#### PROBLEM TO SOLVE
In the records below, locate the line containing "tus visitas a"; output that line and every following line through the last, exactly.

(Data items)
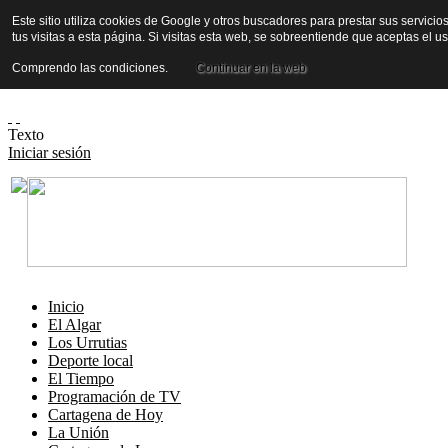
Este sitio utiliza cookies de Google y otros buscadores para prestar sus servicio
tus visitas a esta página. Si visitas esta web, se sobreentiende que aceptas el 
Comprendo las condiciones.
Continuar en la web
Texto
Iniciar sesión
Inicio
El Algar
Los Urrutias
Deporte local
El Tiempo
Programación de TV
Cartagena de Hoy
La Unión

#### SOLUTION TO THIS PROBLEM
tus visitas a esta página. Si visitas esta web, se sobreentiende que aceptas el 
Comprendo las condiciones.
Continuar en la web
Texto
Iniciar sesión
Inicio
El Algar
Los Urrutias
Deporte local
El Tiempo
Programación de TV
Cartagena de Hoy
La Unión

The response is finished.